DRAFT: MEGAsync parser

[hur]

One line description of pull request

Implements a parser for MEGAsync logs

Description:

Related issue (if applicable): fixes #4185

Notes:

All contributions to Plaso undergo code
review. This makes sure
that the code has appropriate test coverage and conforms to the Plaso style
guide.

One of the maintainers will examine your code, and may request changes. Check off the items below in
order, and then a maintainer will review your code.

Checklist:

• Automated checks (Travis, Codecov, Codefactor )pass
• No new new dependencies are required or l2tdevtools has been updated
• Reviewer assigned

[hur]

MEGASync compresses rotated-out log files using the gzip format. the mtime timestamp in the gzip stream, however, is empty

making this approach not work. (and currently I just set the estimate to the current year in case of epoch timestamps)
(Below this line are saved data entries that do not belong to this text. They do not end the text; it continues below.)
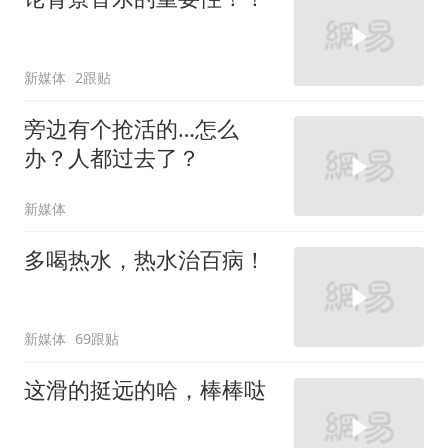
新媒体
2跟贴
旁边有个抢活的…怎么
办？人都过去了？
新媒体
多喝热水，热水治百病！
新媒体
69跟贴
这滑的挺远的哈，棒棒哒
I'm struggling a bit to find a good way to estimate the year of the log file in plaso, other than relying on --preferred-year.

I've considered some things like accessing the timestamps of the compressed file itself (should be accurate except for some edge cases, but also don't see that the APIs would allow for this currently).

[hur]

MEGASync logs are very verbose, so I currently only produce events for log lines that may be of forensic interest. If it's more desirable to produce events for every log entry, I can change this, but I recommend checking out the sample test file for context. (also here if the diff viewer wont show it)

Note that in an environment where MEGAsync ran for more than a few minutes, you will likely have 50 of those log files, totaling some ~4 million lines.

[joachimmetz]

I'm struggling a bit to find a good way to estimate the year of the log file in plaso, other than relying on --preferred-year.

Would need to dig into this first to give you useful advice. Will try to get back to you as soon as time permits.